"Do you want me to remain and take charge of things about the place?"

"No," she said, with sharp emphasis, "you must go away and let me die in peace, or as near in peace as possible, for I shall never know a moment's ease. Looking back, it seems that I was born wretched; and yet I know that I was happy until treachery—but I will say nothing. Oh, this miserable world!" She swayed herself to and fro, her lips tightly drawn, her eyes hard-set. "But an end of it all will come sooner or later, and then we can say that it all amounted to nothing—that it was all a nightmare. Here comes your Miss May."

"Walk as softly as you can," Miss May said to me, and then looking down, she added: "Poor fellow, you couldn't make a noise with those tattered feet."

I followed her up the stairs, through the hall where so often I had found the old man walking in the dead silence of the night—followed her into the room opposite our "office." At a glance I saw my young master's canopied bed; and upon it lay the old man, propped high with pillows.

"Come here, Dan," he commanded. His voice was weak, but I was surprised at its clearness. "May, leave us alone, please."

I knelt beside the bed.
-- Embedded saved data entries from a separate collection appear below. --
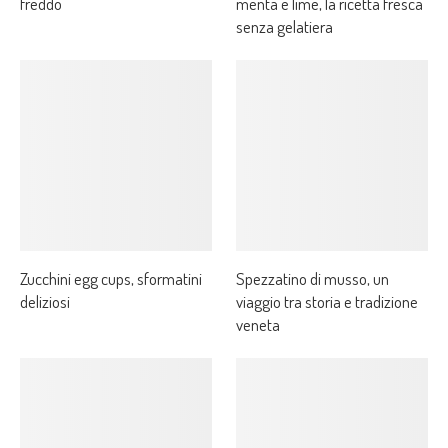
freddo
menta e lime, la ricetta fresca
senza gelatiera
Zucchini egg cups, sformatini
Spezzatino di musso, un
deliziosi
viaggio tra storia e tradizione
veneta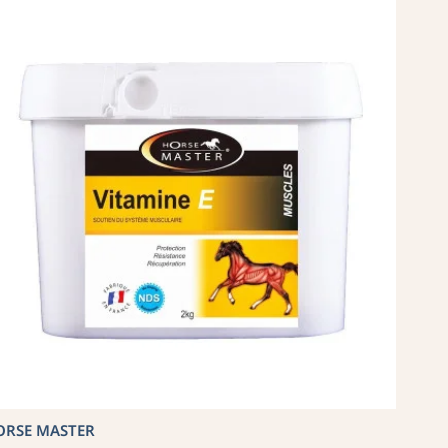
ORSE MASTER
I took one of his hands and he gave me the other, looking at me with an ashen smile. "Dan, I was determined not to die until I had seen you and I have compelled them to leave me alone most of the time. I was afraid of company—afraid that it might lead my mind off and let death sneak up and master me. I was so determined to live, that nothing but my own mind could have killed me."

How changed he was, even aside from the ravages of disease. His hair was perfectly white and his teeth were gone. His eyes were sunken, but they were still sharp.

"I did not believe he would ever come home, Dan. Something kept on telling me that he would not, morning, noon and night. When we knew that the war could certainly last but a few days more, I took hope; but that something was louder than ever, dinging my boy's death in my ears. So I was not greatly surprised when Elliot came with the news. He gave me your note and told me how he died—like a Gradley and a man. In your note you said—I have it under my pillow—that he told you to say that he loved me. God bless him."

"Master, he told me more than the note contained. He said that if he lived to get home, he would acknowledge to you that he was wrong."

He broke down at this and I wiped the tears out of his eyes.